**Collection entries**

##########

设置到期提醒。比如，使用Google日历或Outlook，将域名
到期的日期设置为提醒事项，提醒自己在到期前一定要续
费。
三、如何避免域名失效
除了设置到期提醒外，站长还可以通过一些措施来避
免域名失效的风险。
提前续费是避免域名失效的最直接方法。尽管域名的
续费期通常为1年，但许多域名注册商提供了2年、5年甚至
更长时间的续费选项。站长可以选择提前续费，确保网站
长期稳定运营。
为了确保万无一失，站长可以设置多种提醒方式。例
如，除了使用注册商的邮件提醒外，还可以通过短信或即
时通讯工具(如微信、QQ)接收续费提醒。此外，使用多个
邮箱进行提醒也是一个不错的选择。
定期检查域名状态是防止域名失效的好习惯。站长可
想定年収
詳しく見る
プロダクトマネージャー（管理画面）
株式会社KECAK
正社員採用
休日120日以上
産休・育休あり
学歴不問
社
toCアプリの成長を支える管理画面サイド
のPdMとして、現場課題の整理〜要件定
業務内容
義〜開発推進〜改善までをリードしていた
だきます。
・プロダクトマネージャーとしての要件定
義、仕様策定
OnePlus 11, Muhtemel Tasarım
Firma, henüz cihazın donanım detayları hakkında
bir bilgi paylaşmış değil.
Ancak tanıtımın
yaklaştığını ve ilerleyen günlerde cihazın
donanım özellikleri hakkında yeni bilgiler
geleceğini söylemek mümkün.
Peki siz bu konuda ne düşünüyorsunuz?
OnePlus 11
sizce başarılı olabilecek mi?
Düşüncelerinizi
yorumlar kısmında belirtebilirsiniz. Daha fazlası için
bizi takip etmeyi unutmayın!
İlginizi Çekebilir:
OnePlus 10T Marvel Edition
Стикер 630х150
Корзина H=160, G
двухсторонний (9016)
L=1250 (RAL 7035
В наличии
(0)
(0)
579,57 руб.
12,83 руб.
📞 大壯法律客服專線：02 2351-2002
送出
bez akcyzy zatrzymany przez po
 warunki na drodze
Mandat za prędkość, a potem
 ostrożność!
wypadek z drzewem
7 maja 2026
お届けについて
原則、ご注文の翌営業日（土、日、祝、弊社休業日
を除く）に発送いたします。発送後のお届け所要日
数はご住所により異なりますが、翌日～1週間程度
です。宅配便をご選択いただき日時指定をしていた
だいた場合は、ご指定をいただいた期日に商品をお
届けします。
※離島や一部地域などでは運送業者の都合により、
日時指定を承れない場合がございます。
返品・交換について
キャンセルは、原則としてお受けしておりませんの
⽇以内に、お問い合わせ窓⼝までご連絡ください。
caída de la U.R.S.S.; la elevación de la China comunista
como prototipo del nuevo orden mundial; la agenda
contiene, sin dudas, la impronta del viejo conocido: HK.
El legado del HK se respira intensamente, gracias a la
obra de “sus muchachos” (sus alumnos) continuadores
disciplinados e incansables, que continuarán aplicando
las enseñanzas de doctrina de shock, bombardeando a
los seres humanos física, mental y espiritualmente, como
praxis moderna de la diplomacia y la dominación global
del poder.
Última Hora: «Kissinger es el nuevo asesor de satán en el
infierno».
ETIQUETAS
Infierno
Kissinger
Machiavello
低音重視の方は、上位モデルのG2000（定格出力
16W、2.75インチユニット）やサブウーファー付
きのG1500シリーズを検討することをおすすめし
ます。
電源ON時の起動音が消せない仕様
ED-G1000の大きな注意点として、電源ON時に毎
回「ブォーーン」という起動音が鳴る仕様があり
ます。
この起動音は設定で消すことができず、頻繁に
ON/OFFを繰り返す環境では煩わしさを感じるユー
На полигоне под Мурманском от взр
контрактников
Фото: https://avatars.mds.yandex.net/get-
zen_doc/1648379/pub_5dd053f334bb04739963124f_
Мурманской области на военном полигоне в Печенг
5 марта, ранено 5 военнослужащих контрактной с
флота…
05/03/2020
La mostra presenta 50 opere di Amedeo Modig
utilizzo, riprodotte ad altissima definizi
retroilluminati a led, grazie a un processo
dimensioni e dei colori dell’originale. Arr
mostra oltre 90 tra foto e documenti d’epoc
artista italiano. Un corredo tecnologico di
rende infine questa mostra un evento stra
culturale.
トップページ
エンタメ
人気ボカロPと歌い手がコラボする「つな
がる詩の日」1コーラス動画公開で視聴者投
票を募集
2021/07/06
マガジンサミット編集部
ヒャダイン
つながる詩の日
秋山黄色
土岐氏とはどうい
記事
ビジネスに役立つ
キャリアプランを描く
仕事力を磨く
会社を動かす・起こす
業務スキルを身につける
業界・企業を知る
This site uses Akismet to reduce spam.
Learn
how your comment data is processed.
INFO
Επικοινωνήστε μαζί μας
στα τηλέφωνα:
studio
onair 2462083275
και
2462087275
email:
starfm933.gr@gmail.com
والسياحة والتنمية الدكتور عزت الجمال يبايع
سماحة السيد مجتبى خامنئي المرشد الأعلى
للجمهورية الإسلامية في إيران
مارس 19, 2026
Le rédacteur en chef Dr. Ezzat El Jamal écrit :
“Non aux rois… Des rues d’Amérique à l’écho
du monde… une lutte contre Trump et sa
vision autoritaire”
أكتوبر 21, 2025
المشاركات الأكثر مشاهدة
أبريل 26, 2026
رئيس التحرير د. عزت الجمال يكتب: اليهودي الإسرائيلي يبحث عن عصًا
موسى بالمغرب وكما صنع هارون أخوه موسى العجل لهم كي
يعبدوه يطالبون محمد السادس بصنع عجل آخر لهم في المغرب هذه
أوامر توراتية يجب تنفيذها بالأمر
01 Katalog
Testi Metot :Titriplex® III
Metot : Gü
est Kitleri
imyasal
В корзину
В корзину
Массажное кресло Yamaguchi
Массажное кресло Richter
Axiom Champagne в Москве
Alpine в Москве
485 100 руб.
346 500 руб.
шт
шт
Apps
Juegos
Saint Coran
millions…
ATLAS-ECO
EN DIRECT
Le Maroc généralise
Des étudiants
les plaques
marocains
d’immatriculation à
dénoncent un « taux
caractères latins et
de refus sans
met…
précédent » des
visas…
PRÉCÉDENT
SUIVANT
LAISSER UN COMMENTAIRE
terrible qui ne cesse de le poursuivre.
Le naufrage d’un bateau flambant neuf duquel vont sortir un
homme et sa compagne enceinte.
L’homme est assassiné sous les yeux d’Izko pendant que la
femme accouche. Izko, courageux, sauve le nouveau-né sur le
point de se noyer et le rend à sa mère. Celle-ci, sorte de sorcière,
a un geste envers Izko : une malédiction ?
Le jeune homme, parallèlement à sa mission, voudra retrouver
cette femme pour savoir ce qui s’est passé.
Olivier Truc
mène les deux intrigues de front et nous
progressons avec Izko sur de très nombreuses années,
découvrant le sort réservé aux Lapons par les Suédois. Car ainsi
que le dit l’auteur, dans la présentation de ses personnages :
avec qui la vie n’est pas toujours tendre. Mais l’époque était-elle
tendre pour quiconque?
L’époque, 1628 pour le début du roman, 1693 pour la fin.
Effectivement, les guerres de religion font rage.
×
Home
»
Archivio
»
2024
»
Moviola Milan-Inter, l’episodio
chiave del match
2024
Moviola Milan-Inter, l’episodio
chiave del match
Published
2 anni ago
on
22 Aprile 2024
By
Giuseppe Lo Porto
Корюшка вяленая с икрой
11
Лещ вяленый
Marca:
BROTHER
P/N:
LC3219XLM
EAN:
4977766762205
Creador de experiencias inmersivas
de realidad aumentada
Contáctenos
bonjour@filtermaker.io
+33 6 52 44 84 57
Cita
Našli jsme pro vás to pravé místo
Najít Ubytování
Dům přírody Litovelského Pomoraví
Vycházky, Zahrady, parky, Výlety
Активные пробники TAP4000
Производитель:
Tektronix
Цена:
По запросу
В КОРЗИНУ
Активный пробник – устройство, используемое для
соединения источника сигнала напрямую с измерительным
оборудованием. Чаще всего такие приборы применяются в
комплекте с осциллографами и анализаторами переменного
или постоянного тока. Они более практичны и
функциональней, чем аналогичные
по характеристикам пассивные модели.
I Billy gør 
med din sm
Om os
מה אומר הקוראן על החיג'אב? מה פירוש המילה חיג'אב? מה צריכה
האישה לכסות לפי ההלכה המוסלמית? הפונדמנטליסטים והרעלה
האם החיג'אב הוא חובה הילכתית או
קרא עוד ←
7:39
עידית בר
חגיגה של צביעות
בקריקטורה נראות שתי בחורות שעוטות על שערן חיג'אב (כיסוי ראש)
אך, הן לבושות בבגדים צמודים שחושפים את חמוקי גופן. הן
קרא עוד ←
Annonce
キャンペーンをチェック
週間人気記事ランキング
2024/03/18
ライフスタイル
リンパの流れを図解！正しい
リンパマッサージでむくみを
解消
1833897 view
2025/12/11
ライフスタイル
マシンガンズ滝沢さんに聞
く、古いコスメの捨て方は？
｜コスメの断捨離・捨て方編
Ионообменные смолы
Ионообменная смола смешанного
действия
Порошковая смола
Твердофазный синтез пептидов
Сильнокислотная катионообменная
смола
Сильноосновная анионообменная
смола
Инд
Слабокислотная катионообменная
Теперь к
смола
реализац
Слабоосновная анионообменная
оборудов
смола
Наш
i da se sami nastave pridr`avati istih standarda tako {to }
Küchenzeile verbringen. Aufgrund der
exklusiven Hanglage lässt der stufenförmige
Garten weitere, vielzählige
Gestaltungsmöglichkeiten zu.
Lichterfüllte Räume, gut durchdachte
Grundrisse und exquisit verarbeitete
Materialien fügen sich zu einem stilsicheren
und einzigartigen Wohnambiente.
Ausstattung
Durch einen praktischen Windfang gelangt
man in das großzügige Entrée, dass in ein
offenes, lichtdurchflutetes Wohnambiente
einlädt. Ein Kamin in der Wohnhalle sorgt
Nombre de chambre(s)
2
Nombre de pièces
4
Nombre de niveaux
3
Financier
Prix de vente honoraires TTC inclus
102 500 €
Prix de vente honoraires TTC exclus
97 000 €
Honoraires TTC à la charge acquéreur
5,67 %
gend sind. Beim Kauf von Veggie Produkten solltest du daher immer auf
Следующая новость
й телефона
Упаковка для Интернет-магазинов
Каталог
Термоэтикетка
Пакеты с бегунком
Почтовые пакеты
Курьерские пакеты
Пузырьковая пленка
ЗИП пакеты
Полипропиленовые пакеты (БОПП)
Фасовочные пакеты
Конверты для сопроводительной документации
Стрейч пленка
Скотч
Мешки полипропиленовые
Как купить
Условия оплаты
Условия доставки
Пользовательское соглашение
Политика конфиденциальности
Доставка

##########

**Task directions**
An exact, complete copy of the lines above from the one with "les plaques" through the one with "point de se" is the whole answer.

**Response area**
les plaques
marocains
d’immatriculation à
dénoncent un « taux
caractères latins et
de refus sans
met…
précédent » des
visas…
PRÉCÉDENT
SUIVANT
LAISSER UN COMMENTAIRE
terrible qui ne cesse de le poursuivre.
Le naufrage d’un bateau flambant neuf duquel vont sortir un
homme et sa compagne enceinte.
L’homme est assassiné sous les yeux d’Izko pendant que la
femme accouche. Izko, courageux, sauve le nouveau-né sur le
point de se noyer et le rend à sa mère. Celle-ci, sorte de sorcière,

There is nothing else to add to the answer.